1AI fromChina TelecomThe Artificial Intelligence Institute has learned that its "Large models of complex reasoning”TeleAITeleAI-t1-preview is now officially released and will soon be launched on the Sky AI open platform. TeleAI-t1-preview uses a reinforcement learning training methodology, which dramatically improves the accuracy of the model in complex problems such as logical reasoning and mathematical derivation by introducing the paradigms of thinking such as exploration and reflection.

Officially, TeleAI-t1-preview has been recognized as the best in the U.S. math competitions AIME 2024 and MATH500 math benchmarks. 60 and 93.8 pointsachievements.outperform by a wide margin Benchmarking models such as OpenAI o1-preview and GPT-4o. On the graduate-level quiz test GPQA Diamond, TeleAI-t1-preview scoredOver GPT-4oIt's also on par with the performance level of the Claude 3.5 Sonnet.
The evaluation showed that when a question from the Nine Chapters of the Mathematical Art was given to TeleAI-t1-preview, it was able to comprehend and simplify the Chinese text before converting it into modern Chinese, and then giving the mathematical derivation and answer.

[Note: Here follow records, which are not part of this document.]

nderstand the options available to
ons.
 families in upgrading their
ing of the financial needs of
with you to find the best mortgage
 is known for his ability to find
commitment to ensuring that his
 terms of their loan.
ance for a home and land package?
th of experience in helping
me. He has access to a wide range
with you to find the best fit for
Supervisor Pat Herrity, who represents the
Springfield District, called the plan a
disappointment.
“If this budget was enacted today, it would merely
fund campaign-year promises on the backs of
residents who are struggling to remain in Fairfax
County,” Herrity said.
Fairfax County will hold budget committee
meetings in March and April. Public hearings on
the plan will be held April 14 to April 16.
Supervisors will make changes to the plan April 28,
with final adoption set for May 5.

It is reported that in this process, TeleAI-t1-preview can combine figurative thinking with abstract thinking to visualize the scenarios involved and assist in understanding the topic. Not only that, it is also capable of rigorously converting ancient and modern units.

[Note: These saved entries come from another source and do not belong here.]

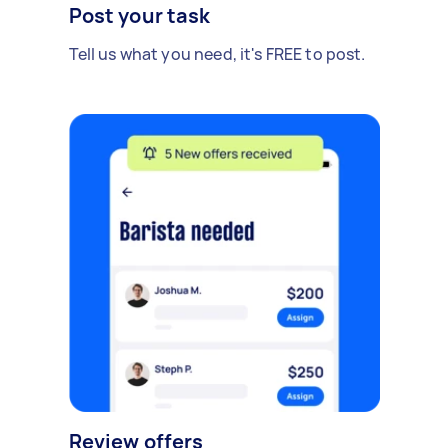
Post your task
Tell us what you need, it's FREE to post.
Review offers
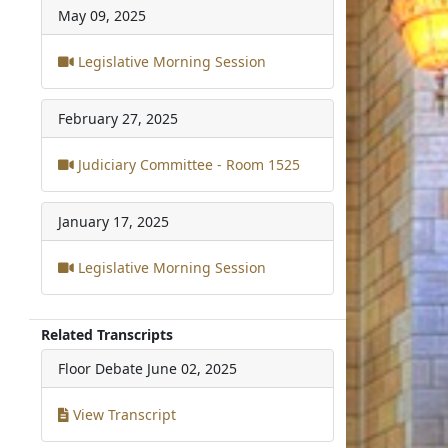
May 09, 2025
Legislative Morning Session
February 27, 2025
Judiciary Committee - Room 1525
January 17, 2025
Legislative Morning Session
Related Transcripts
Floor Debate
June 02, 2025
View Transcript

TeleAI introduces innovative training strategies to ensure that the reasoning process is accurate and effective.
- Data preparation phase:A high-quality reasoning dataset with a mathematical core, complemented by a multidisciplinary approach, was collected and constructed to ensure that the model can be adapted to different types of reasoning tasks.
- Judge Model:A Judge Model was trained specifically to analyze and assess the correctness of the model's long thought links, providing guidance for model reflection and error correction.

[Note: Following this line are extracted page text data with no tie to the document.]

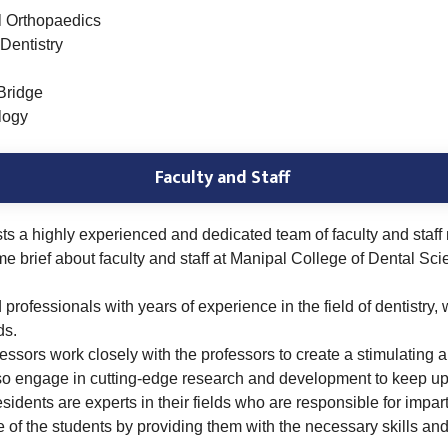
l Orthopaedics
Dentistry
Bridge
logy
Faculty and Staff
s a highly experienced and dedicated team of faculty and staff
me brief about faculty and staff at Manipal College of Dental Sc
professionals with years of experience in the field of dentistry
ds.
essors work closely with the professors to create a stimulating 
also engage in cutting-edge research and development to keep up 
esidents are experts in their fields who are responsible for impar
re of the students by providing them with the necessary skills a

- SFT (supervised fine tuning) phase:MCTS (Monte Carlo Tree Search) is used to construct high-quality long reasoning data, combining the accuracy rate and solution length of each step to select the optimal complete path, which ensures the accuracy of the reasoning answer while effectively lengthening the chain of thought to obtain a more fine-grained reasoning process. At the same time, the Judge Model is used to analyze the paths with low correctness in the reasoning process, and guide the model to reflect and correct the wrong reasoning steps, so as to construct high-quality thought chain data for SFT training.
- Intensive learning phase:The Rule-based Reward Model was additionally constructed to provide sufficiently accurate reward signals to further enhance the model's logical reasoning ability through online reinforcement learning algorithms.